Let’s take the Drug War, for example. When we take away our neighbors liberty, because they like to use substances we consider to be harmful, we expose ourselves to harm. Close to one-half of all murders in this country result from the prohibition of drugs. Turf wars between gangs result in the death of many innocent victims. The exorbitant black market prices mean that more people steal to fund their habit. Thus, we are twice as likely to die from a mugging when drugs are illegal than when we are not.
Our children are also put at risk. The high black-market profit margin in illegal drugs guarantees that pushers will haunt our schools, addicting our youth. Even though alcohol and tobacco are illegal for minors, the average student finds it easier to buy an assortment of chemical highs at school than drinks or smokes. The War on Drugs has painted targets on the backs of our young people.

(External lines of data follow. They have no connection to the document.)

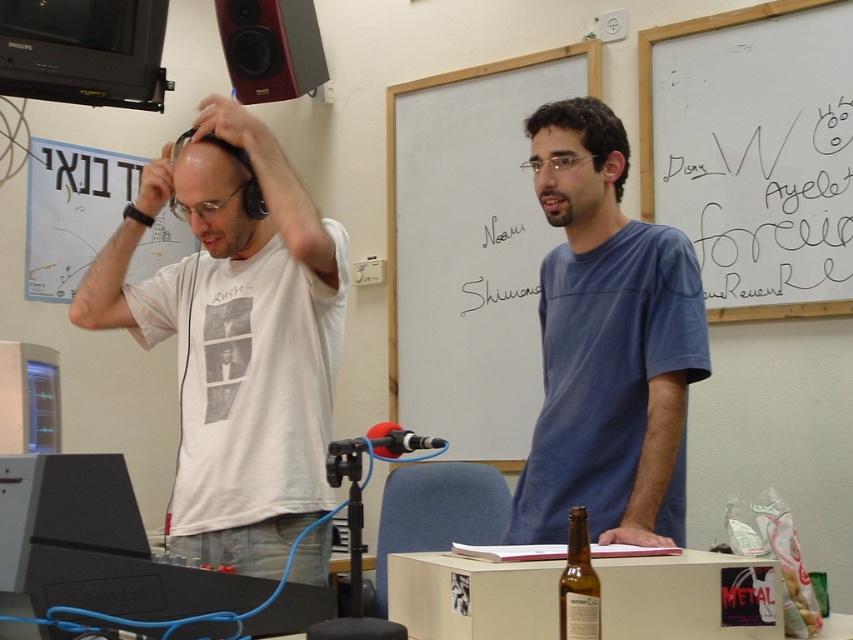 Question: Which point is farther from the camera taking this photo?

Choices:
 (A) (337, 456)
 (B) (761, 136)

Answer: (B)

Question: Does brown glass bottle at lower center appear on the left side of red foam microphone at center?

Choices:
 (A) no
 (B) yes

Answer: (A)

Question: Based on their relative distances, which object is farther from the brown glass bottle at lower center?

Choices:
 (A) matte red speaker at upper left
 (B) white matte t-shirt at left
 (C) red foam microphone at center

Answer: (A)

Question: Is white matte t-shirt at left wider than brown glass bottle at lower center?

Choices:
 (A) yes
 (B) no

Answer: (A)

Question: Which is farther from the brown glass bottle at lower center?

Choices:
 (A) matte red speaker at upper left
 (B) white matte chalkboard at center
 (C) black matte earphone at upper left
 (D) white matte t-shirt at left

Answer: (A)

Question: Can you confirm if matte red speaker at upper left is positioned to the left of brown glass bottle at lower center?

Choices:
 (A) no
 (B) yes

Answer: (B) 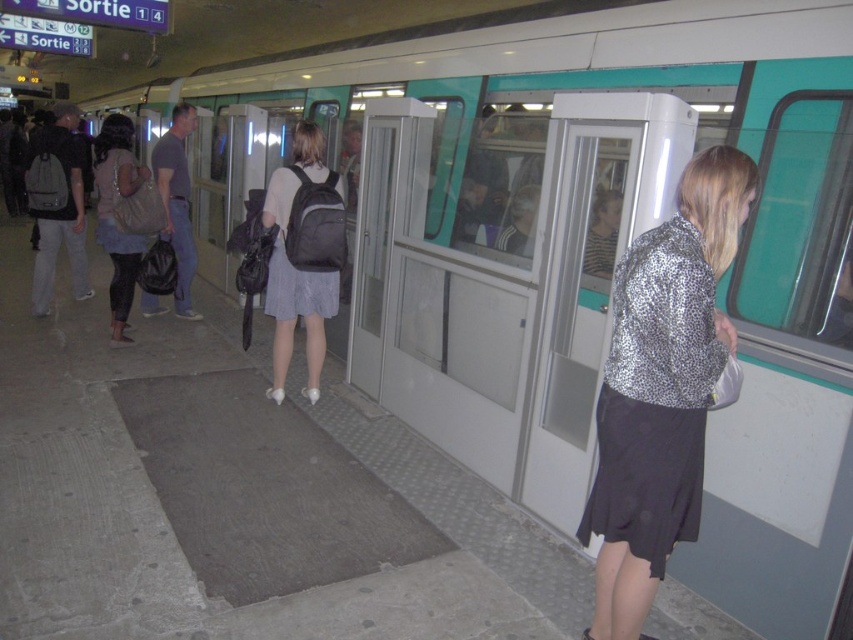 Question: Which point is farther to the camera?

Choices:
 (A) (683, 387)
 (B) (335, 292)

Answer: (B)

Question: Is matte black backpack at center to the right of dark gray backpack at center from the viewer's perspective?

Choices:
 (A) yes
 (B) no

Answer: (A)

Question: Does matte black backpack at center have a lesser width compared to matte black backpack at left?

Choices:
 (A) yes
 (B) no

Answer: (A)

Question: Which object appears closest to the camera in this image?

Choices:
 (A) matte black backpack at left
 (B) dark gray backpack at center
 (C) matte black backpack at center
 (D) silver sequined jacket at center

Answer: (D)

Question: Does matte black backpack at left appear over dark gray backpack at center?

Choices:
 (A) no
 (B) yes

Answer: (A)

Question: Which object is positioned farthest from the matte black backpack at left?

Choices:
 (A) dark gray backpack at center
 (B) silver sequined jacket at center
 (C) matte black backpack at center

Answer: (B) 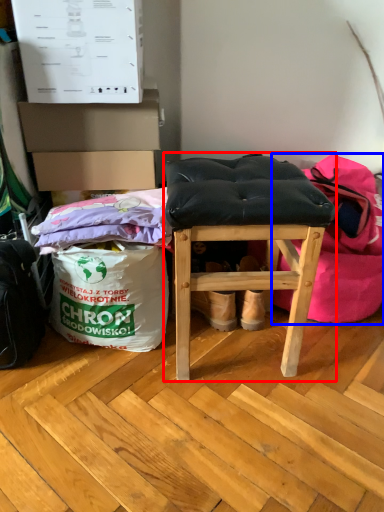 Question: Which of the following is the closest to the observer, furniture (highlighted by a red box) or bean bag chair (highlighted by a blue box)?

Choices:
 (A) furniture
 (B) bean bag chair

Answer: (A) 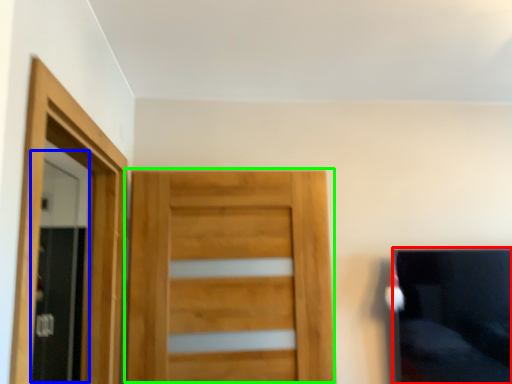 Question: Which object is the farthest from couch (highlighted by a red box)? Choose among these: screen door (highlighted by a blue box) or door (highlighted by a green box).

Choices:
 (A) screen door
 (B) door

Answer: (A) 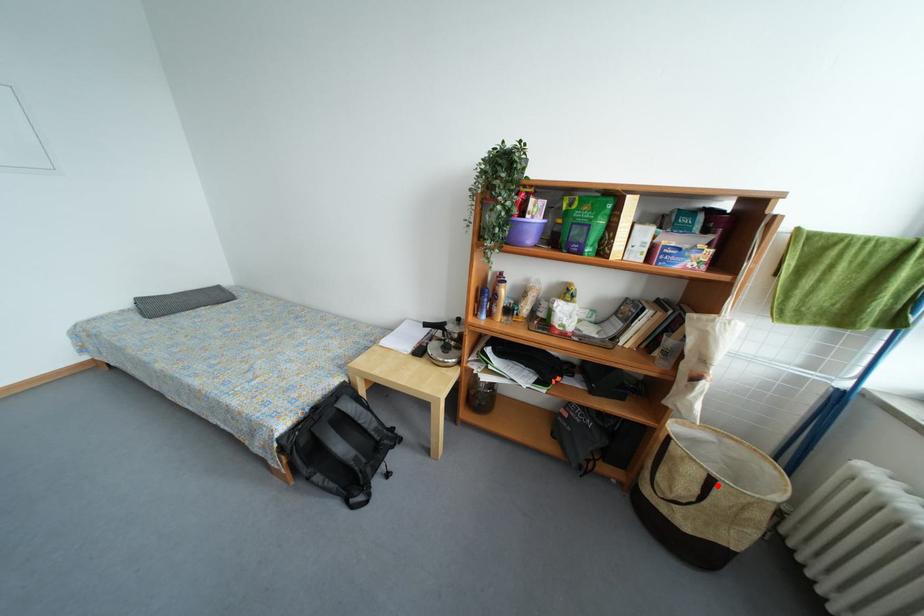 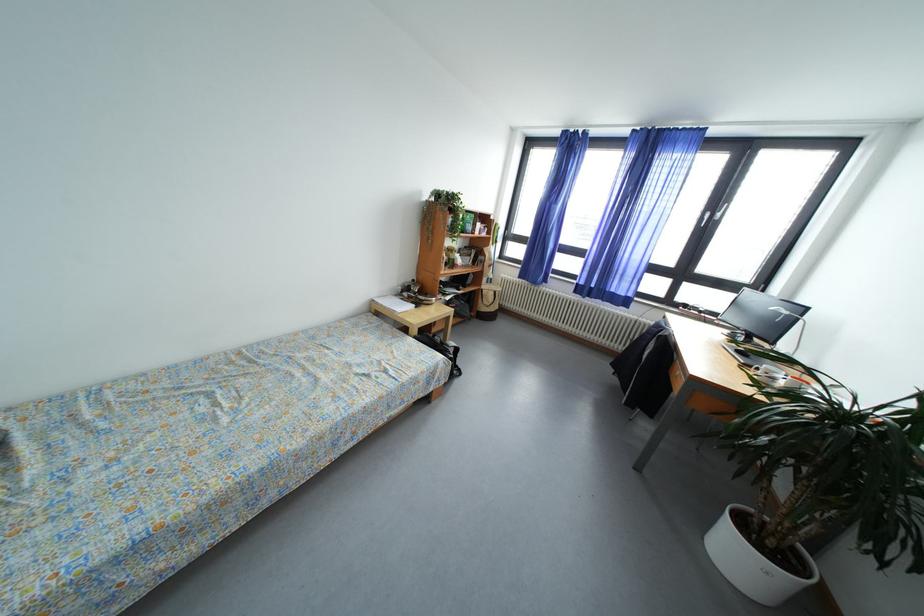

The economic costs of the Drug War are staggering as well. Half of our police, court, and prison resources are devoted to tracking, arresting, and jailing people whose only crime is an attempt to be happy. Our military are deployed overseas to burn hemp fields and to prevent the cultivation of opium. We have fueled anti-American sentiment and strengthened the hand of Latin American authoritarian regimes by funding their half-hearted cocaine eradication efforts. We pay these costs with high taxes and more inflation, resulting in recession and job destruction. As a result, our very livelihood may be lost. The standard of living that would otherwise have been ours is no longer possible.
I could go on, but I’m sure you get the picture. Taking liberty from another has dire consequences for us. The blowback can cost us our standard of living, our jobs, our children, and our very lives.
Consequently, I cringe when some well-meaning individuals, even those who call themselves libertarian, insist that society is better off when we deprive a select few of liberty. They just don’t understand. Our rights are intertwined. When we deprive someone of their liberty our own is sure to be compromised. It’s just a matter of time.
To be for liberty, you must be for it consistently, respecting the lives of others in all matters. You cannot make an exception for the War on Terror. You cannot make an exception for the War on Poverty. You cannot make an exception for the War on Drugs. You cannot make an exception for gays or prostitutes. You can’t let bureaucrats deny dying patients life-saving medicine just because the FDA hasn’t yet approved it. You can’t take another’s money or land and give it to another.
Liberty is indivisible. It’s the one thing we can’t have unless we are willing to give it others. If someone tells you differently, they just don’t know how the world really works. Make sure that you don’t vote them into power.
The liberty you save may be your own!